When implementing the second core belief, or the focus on melding an organization to a particular business strategy, one should design an organization accordingly and determine how individuals will fit within that organizational structure. This type of approach begins with and consistently focuses on strategy, which ultimately yields well-designed organizations that achieve success, both in the short-term and long-term. Transparency and standardization are critical to take into account when designing an organization, and the “dabbawalas” railway system illustrates the focus on long-term needs and strategies designed to address these needs. Long-term focuses will not only help support the business strategy, but also management efforts regarding succession. Lastly, when designing an organization, it is important to take into account the operational environment, specifically the economic, social-cultural, political, technological, and environmental aspects. The “dabbawalas” exemplified this focus when they modified their organizational structure to account for an increased presence of women in the workforce.

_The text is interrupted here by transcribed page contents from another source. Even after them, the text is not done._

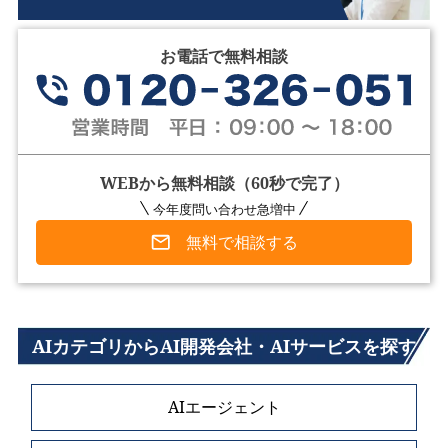
お電話で無料相談
WEBから無料相談（60秒で完了）
今年度問い合わせ急増中
無料で相談する
AIカテゴリからAI開発会社・AIサービスを探す
AIエージェント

What would the structure look like?
While a theoretical discussion of an ideal business structure is possible, the practical implementation of an ideal business structure is problematic. Specifically, effective designs often require focusing more on people or more on strategy. Aside from this conflicted focus, companies must also choose between an array of different structures available, and each structure comes with its own strengths and weaknesses. Moreover, different companies work best with different structures, which further exacerbates the process of organizational design. The most effective organizational designs will focus on the differentiation and aggregation of individuals, jobs, and functions, and this design will also effectively deliver the company’s competitive strategy through its various activities. Organizational design should also take into account integration, which aids in the coordination and conveying of information throughout the workforce.
In general, the traditional hierarchy is probably the most effective model for most business organizations. However, this hierarchy should also partially emphasize self-management to enhance ownership in the company. Partial emphasis is important, as companies based completely on self-management may experience failure and have no clear perpetrator to hold responsible. In addition, unfettered self-management may also lead to employees’ deviation from their tasks, resulting in the organization’s overall negative performance. Management layers in these types of structures should also contribute more value to a company, rather than just serving as a supervisory layer. In other words, management staff should hold several responsibilities, such as the allocation of resources, the provision of functional guidance, the creation of new businesses, the facilitation of linkages or knowledge between different units, and the provision of services from a call center.
In contrast, flat organizations have greater risk tolerance, and this tolerance can be attributed to the management layers’ tendencies to screen data and eliminate decision options. These tendencies result in top managers at multilayered hierarchies having fewer decisions to make and options that have been more thoroughly analyzed, which result in fewer mistakes. Multilayered hierarchies also help provide structure and identification within an organization, and they help outline responsibilities and obligations for employees. It is important to note that increased organizational growth entails stronger management, such as formal work assignments, structured guidelines, and detailed rules, which will help streamline operations. Overall, hierarchies are critical to take into account for the design and implementation of an organizational structure for a company.